Serverless Event Architecture
Serverless event-driven architecture is a design pattern
where services (functions) respond to specific "events" or triggers
without the need for you to manage the underlying server infrastructure.
Instead of a server sitting idle and waiting for a request, the system only
"wakes up" when something happens.
How It Works: The Three Pillars
A serverless event-driven system generally consists of three
main components:
1.
Event Producers: These are the sources that detect a change in state. Examples include an
uploaded file to a storage bucket, a new row in a database, or a user clicking
a button on a website.
2.
Event Router (The Broker): This is the "middleman" that receives events from
producers and pushes them to the right place.
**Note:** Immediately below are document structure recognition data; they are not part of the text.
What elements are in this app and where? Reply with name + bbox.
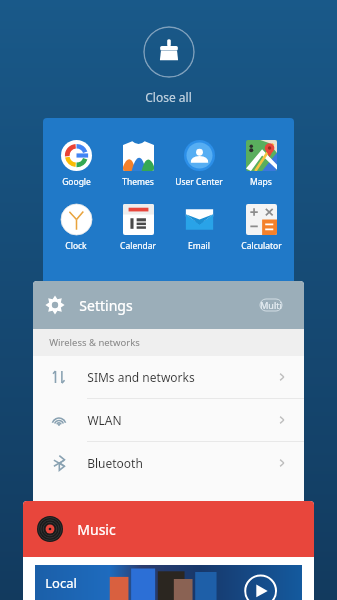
staticText: Bluetooth	[87, 455, 143, 471]
button[interactable]: Close all	[143, 26, 195, 78]
staticText: Themes	[122, 176, 154, 188]
button[interactable]: Themes	[110, 140, 166, 188]
button[interactable]: Multi	[250, 296, 292, 314]
button[interactable]: Google	[43, 118, 294, 286]
staticText: Wireless & networks	[49, 336, 140, 349]
button[interactable]: Clock	[48, 204, 104, 252]
staticText: Settings	[79, 296, 133, 315]
button[interactable]: Calculator	[233, 204, 289, 252]
staticText: Close all	[145, 89, 192, 105]
staticText: Maps	[250, 176, 272, 188]
staticText: User Center	[175, 176, 223, 188]
staticText: Google	[62, 176, 91, 188]
staticText: Email	[188, 240, 210, 252]
button[interactable]: Maps	[233, 140, 289, 188]
button[interactable]: Google	[48, 140, 104, 188]
staticText: Multi	[260, 299, 282, 311]
button[interactable]: User Center	[171, 140, 227, 188]
button[interactable]: SIMs and networks	[33, 356, 304, 398]
button[interactable]: Music	[23, 501, 314, 557]
button[interactable]: Local	[35, 565, 302, 600]
button[interactable]: Calendar	[110, 204, 166, 252]
staticText: SIMs and networks	[87, 369, 195, 385]
staticText: Local	[45, 574, 77, 592]
button[interactable]: WLAN	[33, 399, 304, 441]
staticText: Clock	[65, 240, 87, 252]
button[interactable]: Bluetooth	[33, 442, 304, 484]
button[interactable]: Email	[171, 204, 227, 252]
staticText: Calendar	[120, 240, 156, 252]
staticText: WLAN	[87, 412, 122, 428]
button[interactable]: Settings	[33, 281, 304, 329]
staticText: Music	[77, 520, 116, 539]
staticText: Calculator	[241, 240, 282, 252]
Common tools include AWS
EventBridge, Apache Kafka, or Google Cloud Pub/Sub.
3.
Event Consumers (The Logic): These are the serverless functions (like AWS Lambda
or Google Cloud Functions) that execute code to process the event.
Core Characteristics
- Asynchronous Processing: The producer doesn't have to
wait for the consumer to finish. It sends the event and moves on to the
next task.
- Loose Coupling: The producer doesn't need to
know who the consumer is. This makes it easy to add new features
(consumers) without breaking existing ones.
- Automatic Scaling: Since it’s serverless, the
platform automatically spins up as many function instances as needed to
handle the volume of incoming events.
- Pay-per-use: You are only billed for the
milliseconds your code is actually running in response to an event.